* _Given records_:
★ ★ ★

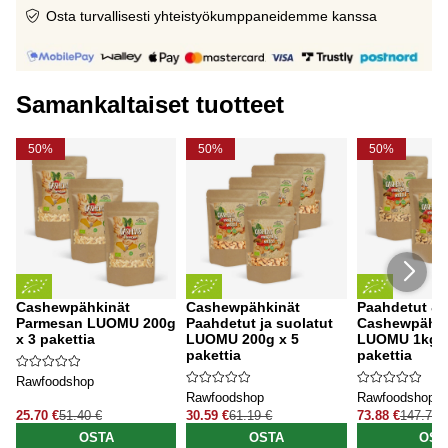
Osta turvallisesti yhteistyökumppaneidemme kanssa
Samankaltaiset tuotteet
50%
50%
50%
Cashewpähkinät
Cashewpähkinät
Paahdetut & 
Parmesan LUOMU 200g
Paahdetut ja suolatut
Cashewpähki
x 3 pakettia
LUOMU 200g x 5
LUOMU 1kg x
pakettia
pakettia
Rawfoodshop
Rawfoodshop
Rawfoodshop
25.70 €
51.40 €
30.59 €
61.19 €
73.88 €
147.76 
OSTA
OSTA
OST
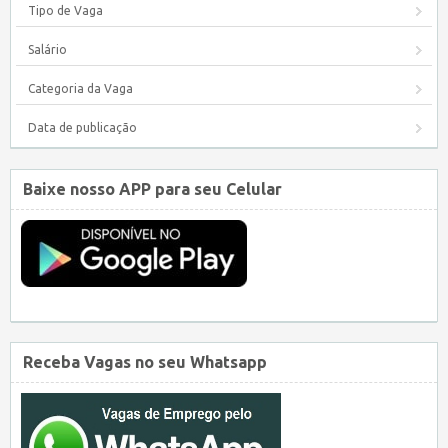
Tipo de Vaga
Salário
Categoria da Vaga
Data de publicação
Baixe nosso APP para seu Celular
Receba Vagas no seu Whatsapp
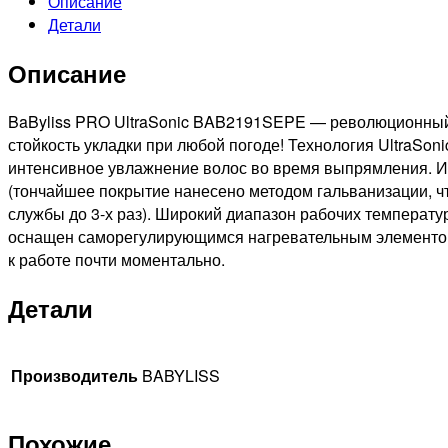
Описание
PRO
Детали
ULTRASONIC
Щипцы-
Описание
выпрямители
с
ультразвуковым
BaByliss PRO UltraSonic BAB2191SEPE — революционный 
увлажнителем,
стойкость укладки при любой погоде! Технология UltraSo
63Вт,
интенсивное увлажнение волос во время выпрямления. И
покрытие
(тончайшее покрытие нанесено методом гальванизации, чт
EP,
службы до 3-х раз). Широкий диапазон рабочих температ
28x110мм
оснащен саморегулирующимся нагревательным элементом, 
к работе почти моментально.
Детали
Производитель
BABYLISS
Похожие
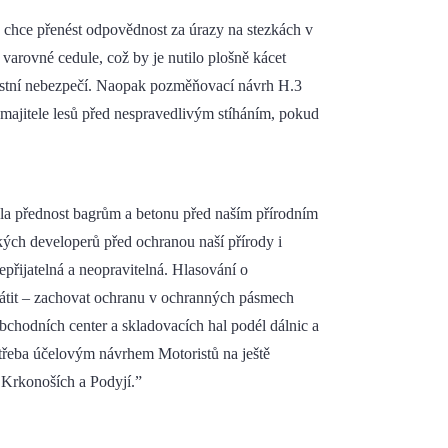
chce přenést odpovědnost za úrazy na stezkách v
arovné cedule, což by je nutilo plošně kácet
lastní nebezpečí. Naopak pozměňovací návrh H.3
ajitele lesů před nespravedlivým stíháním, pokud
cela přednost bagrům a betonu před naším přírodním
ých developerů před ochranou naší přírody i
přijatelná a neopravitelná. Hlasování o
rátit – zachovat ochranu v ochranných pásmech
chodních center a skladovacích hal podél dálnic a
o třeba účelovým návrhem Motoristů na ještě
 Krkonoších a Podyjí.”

★ ★ ★

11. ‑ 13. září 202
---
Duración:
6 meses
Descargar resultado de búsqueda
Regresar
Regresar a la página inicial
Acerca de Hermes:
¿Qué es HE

★ ★ ★

* _Activity_: The copy should hold only the lines from the one with "Osta turvallisesti yhteistyökumppaneidemme" through the one with "ých developerů před ochranou naší přírody i", exactly as they stand above. Leave out the pictures.

* _Response_:
Osta turvallisesti yhteistyökumppaneidemme kanssa
Samankaltaiset tuotteet
50%
50%
50%
Cashewpähkinät
Cashewpähkinät
Paahdetut & 
Parmesan LUOMU 200g
Paahdetut ja suolatut
Cashewpähki
x 3 pakettia
LUOMU 200g x 5
LUOMU 1kg x
pakettia
pakettia
Rawfoodshop
Rawfoodshop
Rawfoodshop
25.70 €
51.40 €
30.59 €
61.19 €
73.88 €
147.76 
OSTA
OSTA
OST
Tipo de Vaga
Salário
Categoria da Vaga
Data de publicação
Baixe nosso APP para seu Celular
Receba Vagas no seu Whatsapp
Описание
PRO
Детали
ULTRASONIC
Щипцы-
Описание
выпрямители
с
ультразвуковым
BaByliss PRO UltraSonic BAB2191SEPE — революционный 
увлажнителем,
стойкость укладки при любой погоде! Технология UltraSo
63Вт,
интенсивное увлажнение волос во время выпрямления. И
покрытие
(тончайшее покрытие нанесено методом гальванизации, чт
EP,
службы до 3-х раз). Широкий диапазон рабочих температ
28x110мм
оснащен саморегулирующимся нагревательным элементом, 
к работе почти моментально.
Детали
Производитель
BABYLISS
Похожие
chce přenést odpovědnost za úrazy na stezkách v
arovné cedule, což by je nutilo plošně kácet
lastní nebezpečí. Naopak pozměňovací návrh H.3
ajitele lesů před nespravedlivým stíháním, pokud
cela přednost bagrům a betonu před naším přírodním
ých developerů před ochranou naší přírody i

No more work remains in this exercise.